As Wales’ first National Park and the third most popular National Park in Britain, Snowdonia is something special. It stretches over 827 square miles of unspoilt scenery with rocky mountains, clear blue lakes and thick forests. It has plants and insects you won’t find anywhere else in the world. And at the heart of it is the peak of Mount Snowdon, the highest mountain in Wales. Or so I’d been told at least – the first time I’d visited you could barely see a metre in front of you through thick fog and drizzle. So when the last day of our recent weekend trip to North Wales dawned blue and bright, I knew exactly where to go.
When the sun shines in Snowdonia, you have to get out there among it all – however you can.
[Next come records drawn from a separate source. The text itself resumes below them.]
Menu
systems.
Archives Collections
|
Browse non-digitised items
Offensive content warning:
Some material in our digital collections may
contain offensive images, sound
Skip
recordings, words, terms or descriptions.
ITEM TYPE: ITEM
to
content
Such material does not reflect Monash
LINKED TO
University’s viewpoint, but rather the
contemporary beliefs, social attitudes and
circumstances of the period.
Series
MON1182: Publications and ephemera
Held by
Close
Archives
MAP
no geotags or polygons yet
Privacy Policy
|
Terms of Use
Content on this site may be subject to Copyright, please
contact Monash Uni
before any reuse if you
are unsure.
Ideally we’d have had a couple of days to climb Mount Snowdon and hike in the mountains, or even half a day for a shorter walk. But all we had was a car and a few hours. After a bit of research I came up with a road trip through some of the park’s most scenic drives. So if you’re limited on time – or not much of a walker – you can still get a taste of Snowdonia’s beautiful scenery. The route covers 39 miles altogether and takes around 1.5 hours to drive (depending on how many photo/tea and cake stops you make along the way).
Our route started in the town of Porthmadog on the North Wales coast. This was our base for the weekend, and it’s the hub for the West Highland and Ffestiniog railways and close to one of my favourite Welsh spots – the quirky Italian-style village of Portmeirion. From Porthmadog we followed the A498 past the village of Tremadog and through the Aberglaslyn Pass to the town of Bedgellert. The road carries on through the forest then along the banks of the Llyn Dinas lake. The 60-acre lake is home to salmon and trout – and maybe even the throne of Britain. Legend has it that ancient British king Vortigern hid the throne under a great stone by Llyn Dinas for safekeeping and it’s still there somewhere (though nowhere I could see…).
We drove on around the edge of Llyn Dinas and it wasn’t long until we came to an even more beautiful lake – Llyn Gwynant. On a still morning the lake was perfectly flat with the mountains and white fluffy clouds above reflected in it like a mirror (well at least they were until a dog jumped in for a swim – but if it wasn’t about 10 degrees in there I might’ve been tempted myself). The start of autumn’s a gorgeous time to visit Snowdonia with a mix of greens, golds and reds everywhere you look. The road follows the Nant Gwynant river from the lake and climbs 600 feet upwards in just two miles. At the top there’s a viewpoint where you can look look back down to the lake and over to the Cwm Dyli hydro-electric power station.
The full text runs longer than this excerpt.